## What the task asks
Give the data below again exactly as written, without its pictures.

## Data provided
+ + + + +

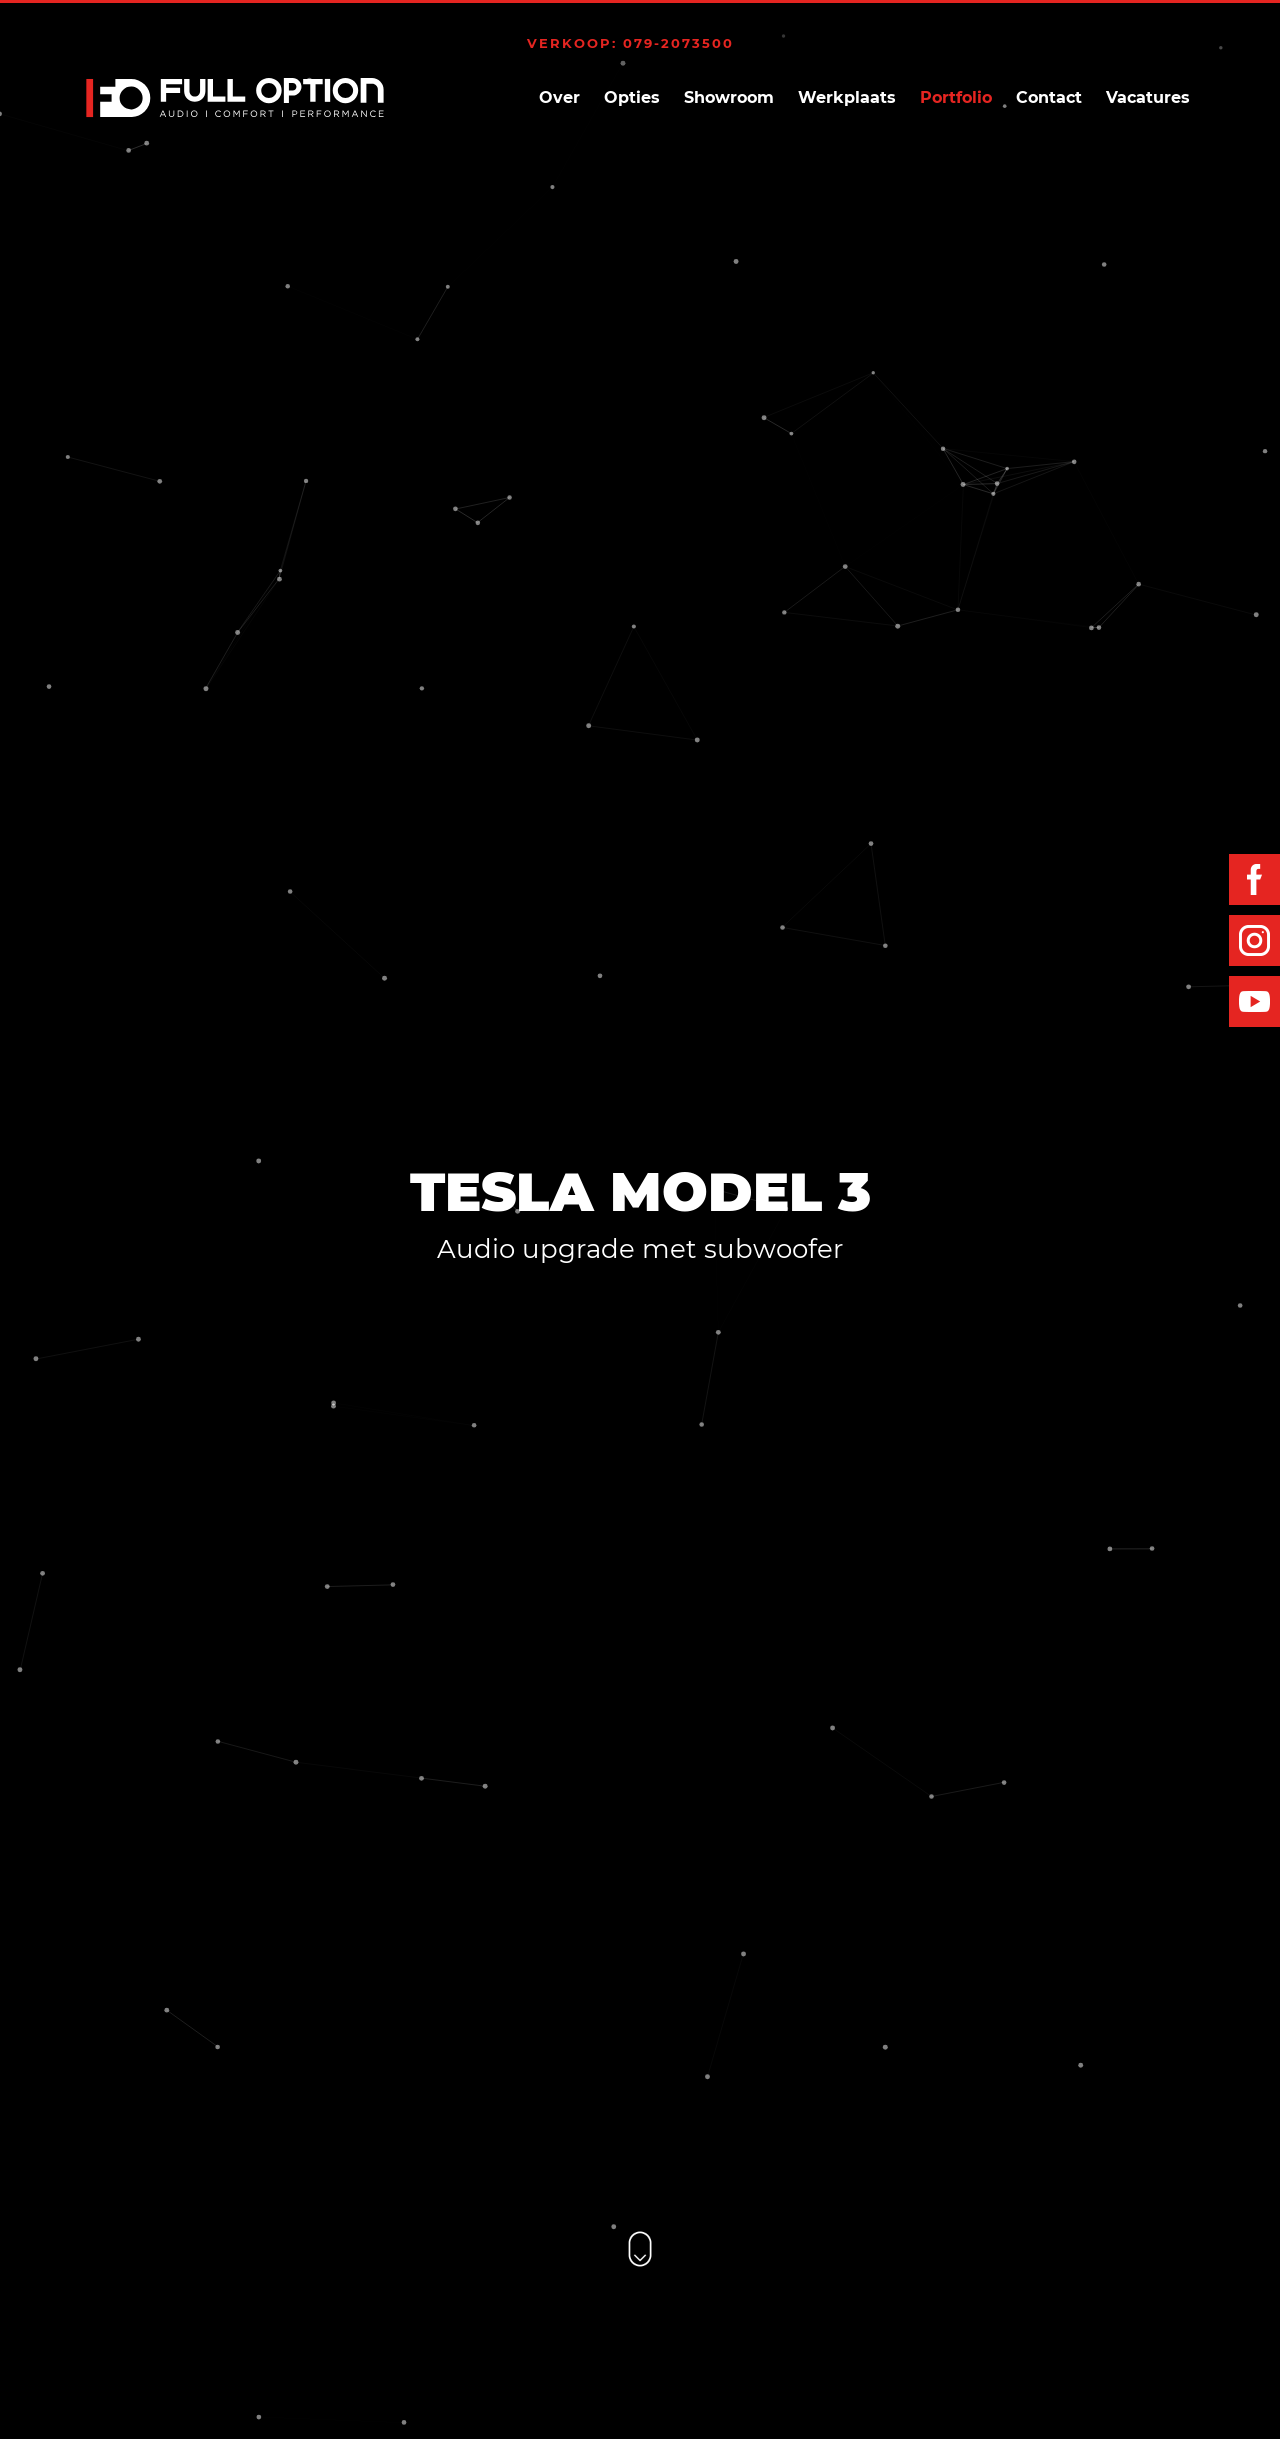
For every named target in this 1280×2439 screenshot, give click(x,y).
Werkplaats (847, 97)
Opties (632, 97)
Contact (1049, 97)
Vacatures (1148, 97)
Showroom (729, 97)
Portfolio (956, 97)
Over (559, 97)
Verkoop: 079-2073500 (630, 43)
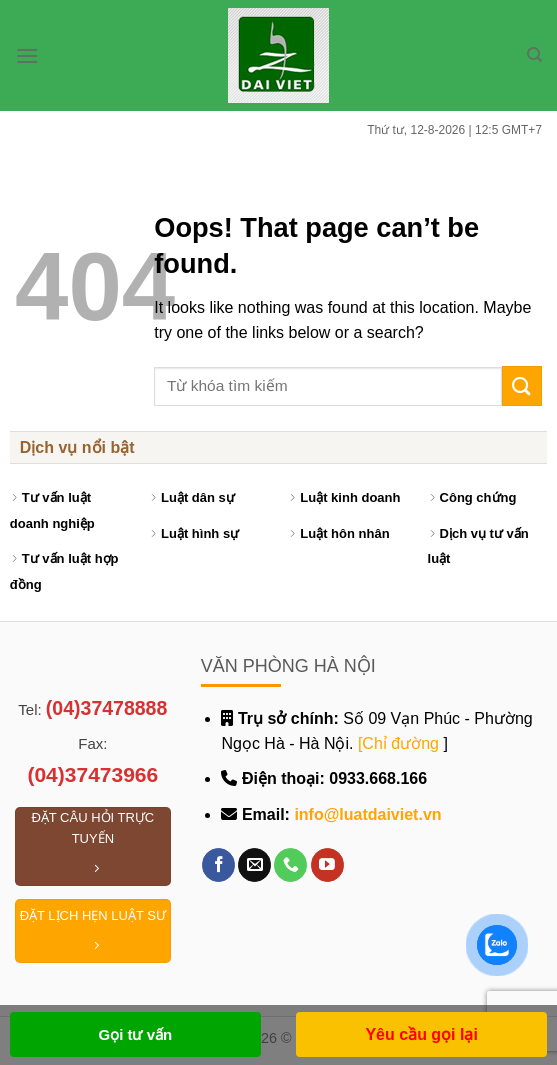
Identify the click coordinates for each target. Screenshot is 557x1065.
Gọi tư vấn (135, 1034)
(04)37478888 (106, 708)
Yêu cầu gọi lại (421, 1034)
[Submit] (522, 385)
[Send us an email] (254, 865)
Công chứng (478, 497)
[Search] (534, 55)
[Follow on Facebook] (218, 865)
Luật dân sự (198, 497)
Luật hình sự (200, 533)
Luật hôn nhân (344, 533)
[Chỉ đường (398, 743)
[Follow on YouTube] (327, 865)
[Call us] (290, 865)
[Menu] (27, 55)
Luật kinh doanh (350, 497)
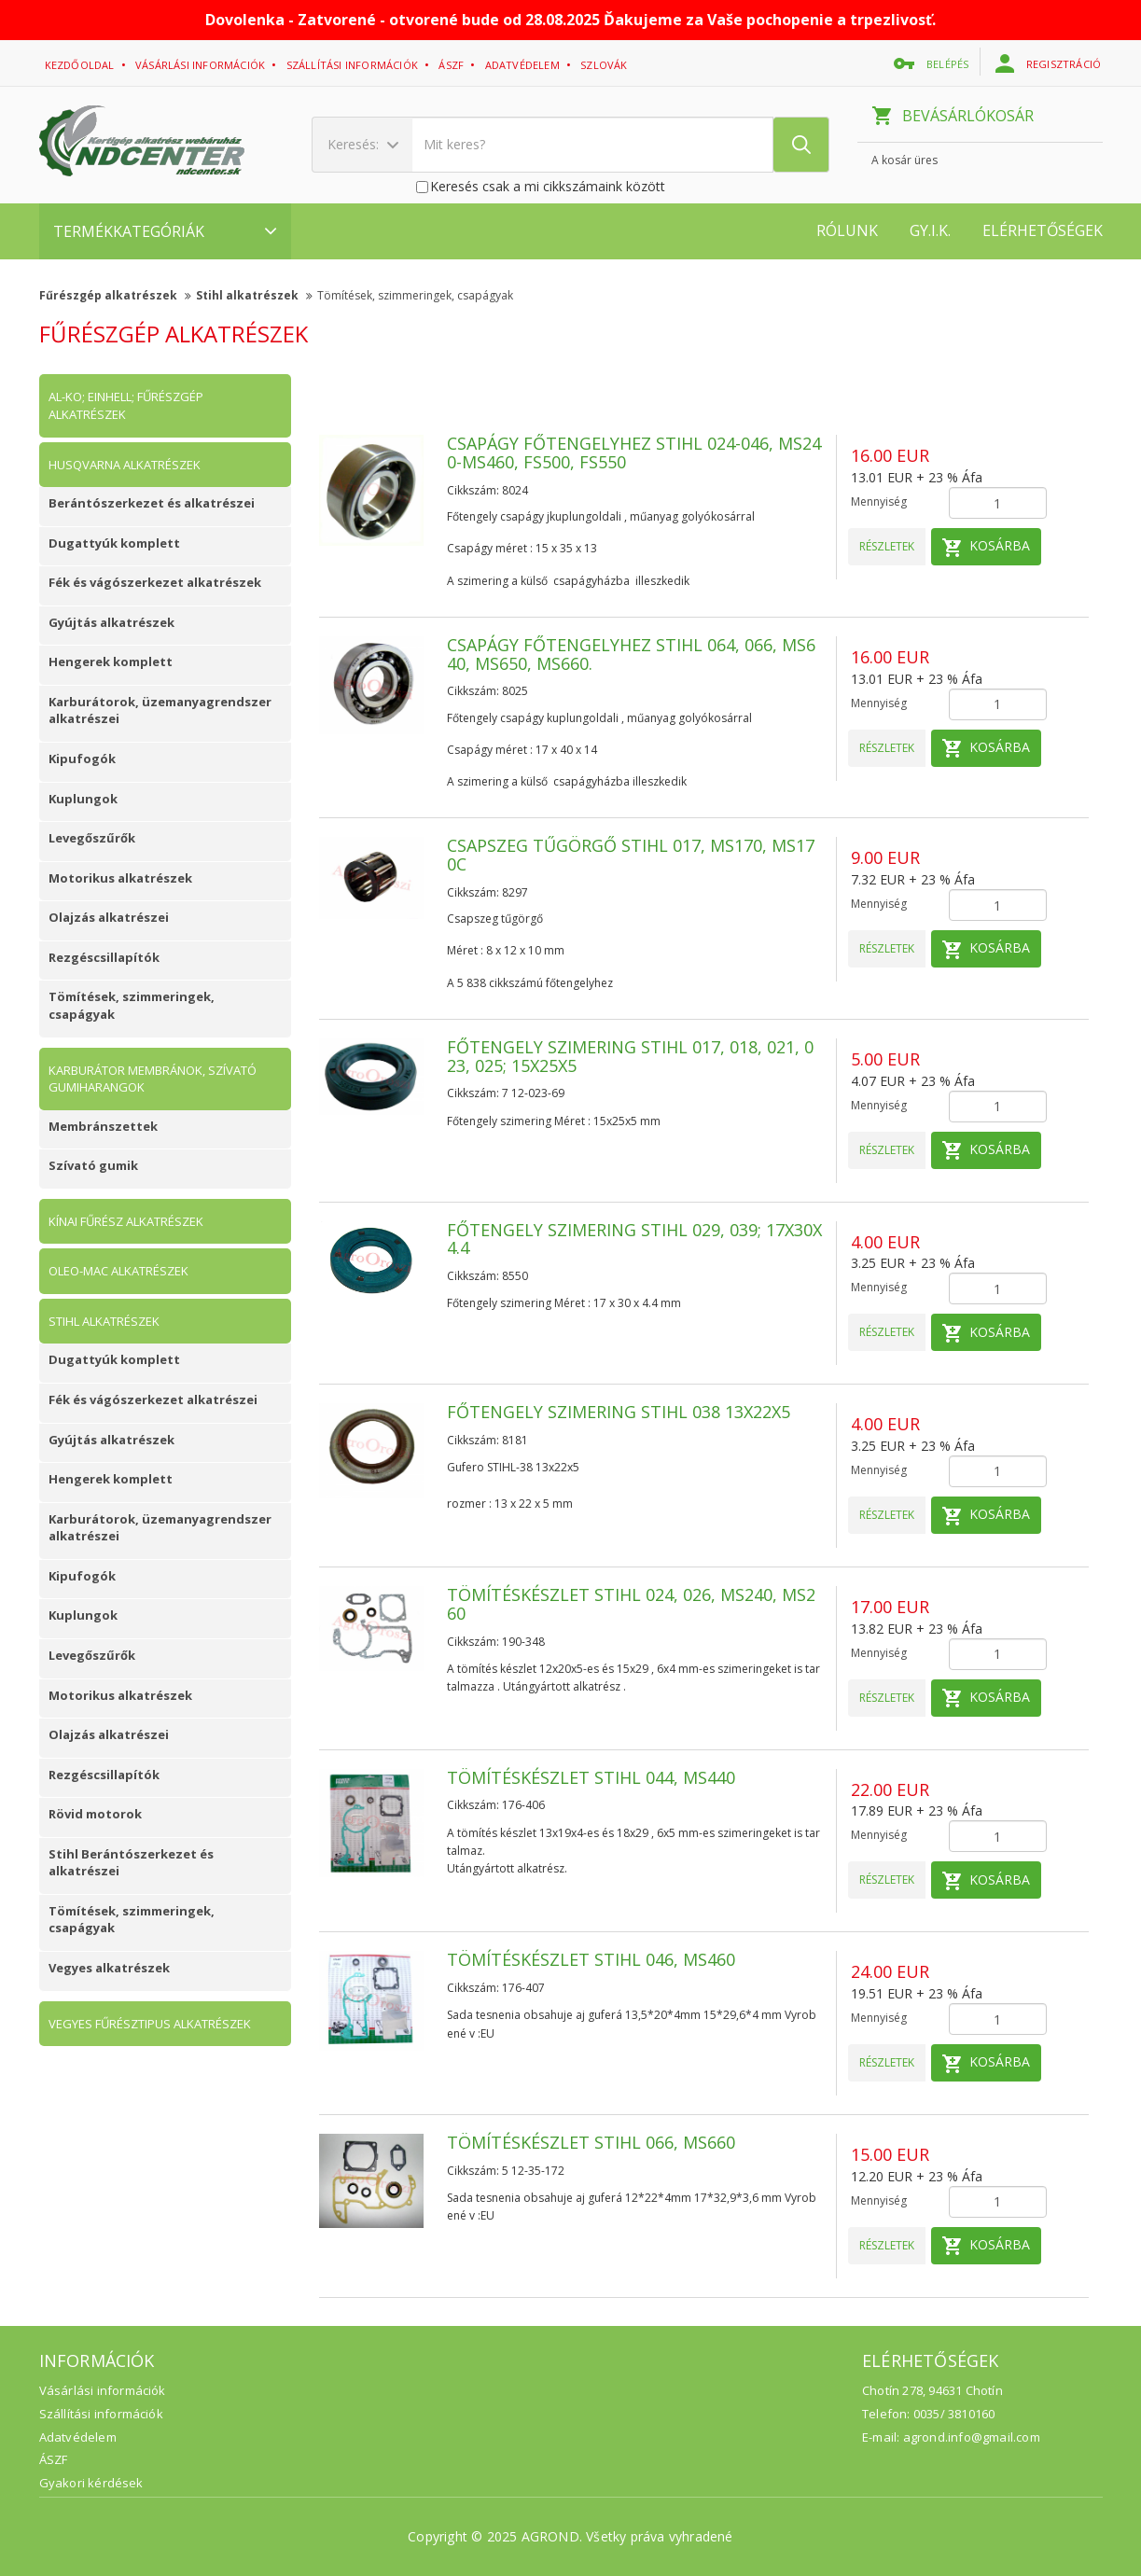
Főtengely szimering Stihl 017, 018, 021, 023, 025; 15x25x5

+ + + + +

## Result of the task
For every named target in this 1280×2439 screenshot, give click(x,y).
Werkplaats (847, 97)
Opties (632, 97)
Contact (1049, 97)
Vacatures (1148, 97)
Showroom (729, 97)
Portfolio (956, 97)
Over (559, 97)
Verkoop: 079-2073500 (630, 43)
Identify the click coordinates for each target. Screenshot is 557x1065.
Gọi tư vấn (135, 1034)
(04)37478888 (106, 708)
Yêu cầu gọi lại (421, 1034)
[Submit] (522, 385)
[Send us an email] (254, 865)
Công chứng (478, 497)
[Search] (534, 55)
[Follow on Facebook] (218, 865)
Luật dân sự (198, 497)
Luật hình sự (200, 533)
Luật hôn nhân (344, 533)
[Chỉ đường (398, 743)
[Follow on YouTube] (327, 865)
[Call us] (290, 865)
[Menu] (27, 55)
Luật kinh doanh (350, 497)
Főtengely szimering Stihl 017, 018, 021, 023, 025; 15x25x5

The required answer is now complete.